001                    |       02                 |     $456               |     State A (had not transitioned)

002                    |       02               |     $789               |       State B (had transitioned)

...

Nicole-Smith

Load script like the following should do the trick (see the attached for it in action):

fact_sales:

LOAD * INLINE [

Customer_ID,Merchant_ID,Sales_Value

001,01,$123

001,02,$456

002,02,$789

];

dim_customer:

LOAD * INLINE [

Customer_ID,Registration_Date

001,01/04/2013

002,01/08/2013

];

dim_merchant:

LOAD * INLINE [

Merchant_ID,Transition_Date

01,01/02/2013

02,01/05/2013

];

LEFT JOIN (fact_sales)

LOAD Merchant_ID,

    Customer_ID,

    if(Lookup('Registration_Date','Customer_ID',Customer_ID,'dim_customer') <

    Lookup('Transition_Date','Merchant_ID',Merchant_ID,'dim_merchant'), 'State A', 'State B') as Merchant_Status_At_Customer_Reg

RESIDENT fact_sales;

Anonymous
Not applicable
Author

So, you want to bring both dates into the fact table, calculate the new field, and drop the dates from the fact?  Looks rather reasonable.  You can mark your own answer as "Correct" 

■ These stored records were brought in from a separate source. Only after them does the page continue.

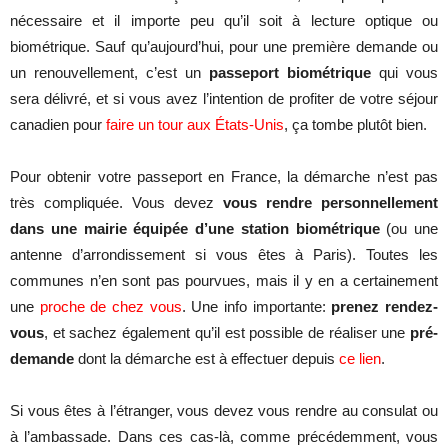
nécessaire et il importe peu qu’il soit à lecture optique ou
biométrique. Sauf qu’aujourd’hui, pour une première demande ou
un renouvellement, c’est un
passeport biométrique
qui vous
sera délivré, et si vous avez l’intention de profiter de votre séjour
canadien pour
faire un tour aux États-Unis
, ça tombe plutôt bien.
Pour obtenir votre passeport en France, la démarche n’est pas
très compliquée. Vous devez
vous rendre personnellement
dans une mairie équipée d’une station biométrique
(ou une
antenne d’arrondissement si vous êtes à Paris). Toutes les
communes n’en sont pas pourvues, mais il y en a certainement
une
proche de chez vous
. Une info importante:
prenez rendez-
vous
, et sachez également qu’il est possible de réaliser une
pré-
demande
dont la démarche est à effectuer depuis
ce lien
.
Si vous êtes à l’étranger, vous devez vous rendre au consulat ou
à l’ambassade. Dans ces cas-là, comme précédemment, vous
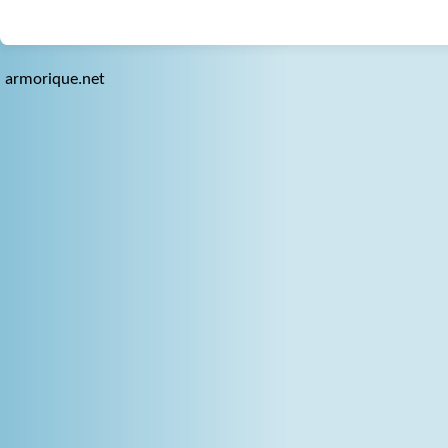
armorique.net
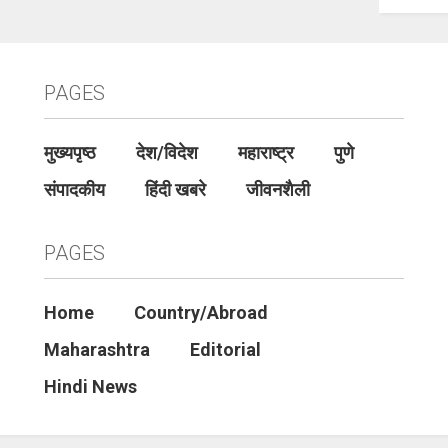
PAGES
मुख्यपृष्ठ
देश/विदेश
महाराष्ट्र
पुणे
संपादकीय
हिंदी खबरे
जीवनशैली
PAGES
Home
Country/Abroad
Maharashtra
Editorial
Hindi News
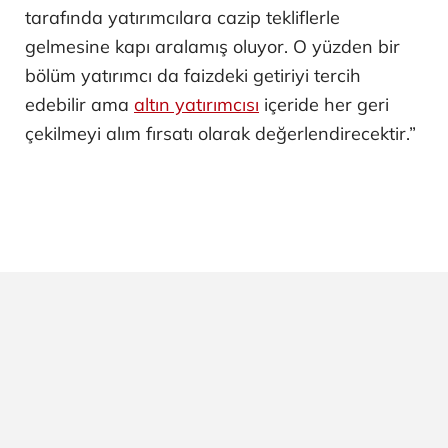
tarafında yatırımcılara cazip tekliflerle
gelmesine kapı aralamış oluyor. O yüzden bir
bölüm yatırımcı da faizdeki getiriyi tercih
edebilir ama
altın yatırımcısı
içeride her geri
çekilmeyi alım fırsatı olarak değerlendirecektir.”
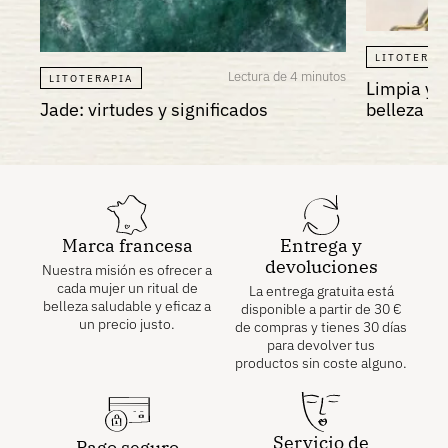
LITOTERAP
Lectura de 4 minutos
LITOTERAPIA
Limpia y 
Jade: virtudes y significados
belleza
Marca francesa
Entrega y
devoluciones
Nuestra misión es ofrecer a
cada mujer un ritual de
La entrega gratuita está
belleza saludable y eficaz a
disponible a partir de
30
€
un precio justo.
de compras y tienes 30 días
para devolver tus
productos sin coste alguno.
Servicio de
Pago seguro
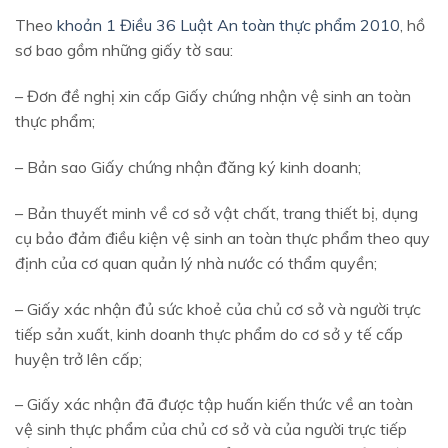
Theo
khoản 1 Điều 36 Luật An toàn thực phẩm 2010
, hồ
sơ bao gồm những giấy tờ sau:
– Đơn đề nghị xin cấp Giấy chứng nhận vệ sinh an toàn
thực phẩm;
– Bản sao Giấy chứng nhận đăng ký kinh doanh;
– Bản thuyết minh về cơ sở vật chất, trang thiết bị, dụng
cụ bảo đảm điều kiện vệ sinh an toàn thực phẩm theo quy
định của cơ quan quản lý nhà nước có thẩm quyền;
– Giấy xác nhận đủ sức khoẻ của chủ cơ sở và người trực
tiếp sản xuất, kinh doanh thực phẩm do cơ sở y tế cấp
huyện trở lên cấp;
– Giấy xác nhận đã được tập huấn kiến thức về an toàn
vệ sinh thực phẩm của chủ cơ sở và của người trực tiếp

If you need a little help with syntax:

LEFT JOIN (fact_sales) LOAD DISTINCT

Customer_ID,

Registration_Date

RESIDENT dim_customer;

LEFT JOIN (fact_sales) LOAD DISTINCT

Mercant_ID,

Transition_Date

RESIDENT dim_merchant;

LEFT JOIN (fact_sales) LOAD DISTINCT

Customer_ID,

Mercant_ID,

if(Registration_Date < Transition_Date, 'State A', 'State B') as State

RESIDENT fact_sales;

DROP FIELDS Registration_Date, Transition_Date FROM fact_sales;

Regards,

Michael

Not applicable
Author

Yes was after the best syntax, those should both do it thanks.

It's a bit more cumbersome than SQL which would basically add one column, then update the new column with a join - without the need to bring in multiple columns and then drop. It's not much more though.